Nobody saw it coming…
2016 saw analysts and experts fail in reading polling data – the US presidential election or the UK’s vote to leave the EU. Or for that matter, analyzing economic trends – the Dow at 20,000 or the Fed’s dovishness for most of the year was contrary to most Wall Street’s predictions at the start of the year. Experts at Samsung failed to see the disaster that would be their inaction on the Galaxy 7 phone and I (a passionate sneaker fanatic) still cannot understand how a simple Snapchat by two Californian high schoolers could drive the price of a pair of Vans shoes to $400,000. Damn, Daniel indeed.
So is 2017 the year supply chain managers start to putting a bigly safety margin insurance on demand planning models?
Or do you double down? Re-invest to bring in much needed innovation and technology into your demand and supply chain planning process to build a more robust, ground up, integrated and dynamic planning environment that increases inventory turns, service levels and other supply chain KPIs?
As we enter into 2017, now more than ever it is critical for supply chain managers to strengthen their supply chain planning and analytics capabilities.
While I am personally hopeful that trade wars are more rhetoric than actual policy actions – 2017 could see many retail, CPG, or consumer electronics supply chain managers having to re-draw and re-optimize their supply chain networks. Now more than ever will supply chain managers have to pay attention to how their strategic network design choices affect their flow through tactical and operational supply chain results.
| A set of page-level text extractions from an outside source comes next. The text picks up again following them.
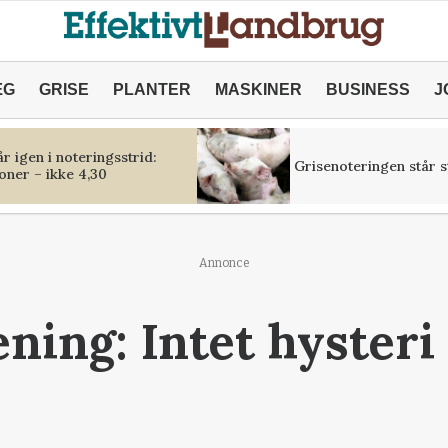
ÆG
GRISE
PLANTER
MASKINER
BUSINESS
J
r igen i noteringsstrid:
Grisenoteringen står st
oner – ikke 4,30
Annonce
ning: Intet hysteri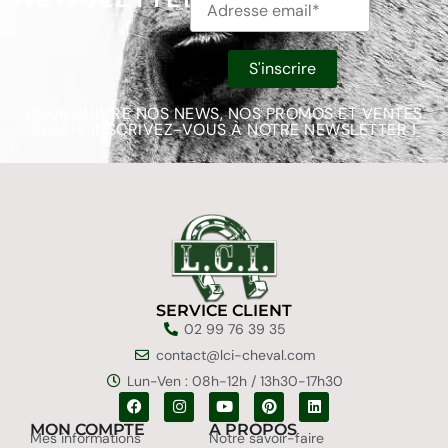
POUR SUIVRE NOS NEWS, NOS PROMOS ET VENTES
FLASH, INSCRIVEZ-VOUS À NOTRE NEWSLETTER !
SERVICE CLIENT
02 99 76 39 35
contact@lci-cheval.com
Lun-Ven : 08h-12h / 13h30-17h30
MON COMPTE
A PROPOS
Mes informations
Notre savoir-faire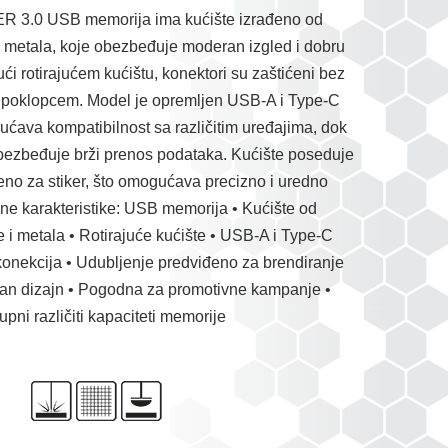
3.0 USB memorija ima kućište izrađeno od
i metala, koje obezbeđuje moderan izgled i dobru
jući rotirajućem kućištu, konektori su zaštićeni bez
 poklopcem. Model je opremljen USB-A i Type-C
ćava kompatibilnost sa različitim uređajima, dok
bezbeđuje brži prenos podataka. Kućište poseduje
eno za stiker, što omogućava precizno i uredno
čne karakteristike: USB memorija • Kućište od
e i metala • Rotirajuće kućište • USB-A i Type-C
konekcija • Udubljenje predviđeno za brendiranje
an dizajn • Pogodna za promotivne kampanje •
upni različiti kapaciteti memorije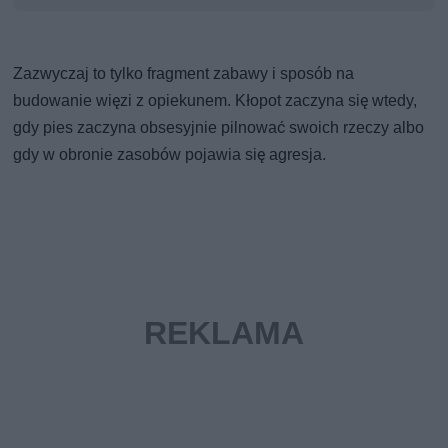
Zazwyczaj to tylko fragment zabawy i sposób na
budowanie więzi z opiekunem. Kłopot zaczyna się wtedy,
gdy pies zaczyna obsesyjnie pilnować swoich rzeczy albo
gdy w obronie zasobów pojawia się agresja.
Second, old assumptions = missed forecasts. One interesting post-election evaluation of polling data I read talked about how a heavy reliance on phone sampling mis-lead pollsters as phone sampling no longer made sense in 2016. Similarly, I recall when onboarding several of our new retailers or wholesaler clients, we oftentimes discover over decades old assumptions about safety stock or days forward coverage factors in their supply chain planning spreadsheets even though lead times had dropped by over 50% in the same period.
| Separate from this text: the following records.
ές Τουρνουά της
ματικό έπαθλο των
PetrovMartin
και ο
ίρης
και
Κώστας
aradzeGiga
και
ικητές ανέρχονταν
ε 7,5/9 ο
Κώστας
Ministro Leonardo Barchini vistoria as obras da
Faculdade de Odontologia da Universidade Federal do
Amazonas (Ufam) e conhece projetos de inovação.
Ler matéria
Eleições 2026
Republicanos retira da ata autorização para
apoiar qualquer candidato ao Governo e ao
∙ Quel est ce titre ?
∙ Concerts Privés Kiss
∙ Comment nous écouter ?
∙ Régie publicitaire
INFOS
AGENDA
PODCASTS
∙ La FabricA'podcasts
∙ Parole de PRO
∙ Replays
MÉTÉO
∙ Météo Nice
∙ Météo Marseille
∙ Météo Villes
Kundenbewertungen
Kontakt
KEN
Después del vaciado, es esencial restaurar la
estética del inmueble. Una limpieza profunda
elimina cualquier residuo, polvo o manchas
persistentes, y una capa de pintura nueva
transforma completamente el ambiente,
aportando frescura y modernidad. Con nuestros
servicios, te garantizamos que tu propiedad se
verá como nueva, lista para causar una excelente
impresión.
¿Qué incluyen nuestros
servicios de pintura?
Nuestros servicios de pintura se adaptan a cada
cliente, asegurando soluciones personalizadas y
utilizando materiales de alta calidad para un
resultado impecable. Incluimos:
Dependence on worn-out assumptions are incredibly hard to spot and fix when generating statistical demand forecasts at an aggregate level which then gets disaggregated down to SKU or location levels. With rising volatility in business environments – this 90’s approach to demand planning will most certainly fail in 2017. Instead, supply chain managers need to look for advanced machine learning algorithms that constantly tests and recalibrates key assumptions based on the latest data and social media signals to generate detailed ground up statistical forecasts that provide more rigorous inputs for your supply chain plans. If 2016’s forecasting debacles teaches us anything, it is not that data science is dead but that the set it and forget it “black box” approach to demand and supply chain planning is no longer tenable.
2017 will be a year of change. As we prepare ourselves to welcome in the new year – I wish all of you a very happy holiday season and New Year from the Solvoyo family. May all your plans come to fruition and you have a prosperous 2017.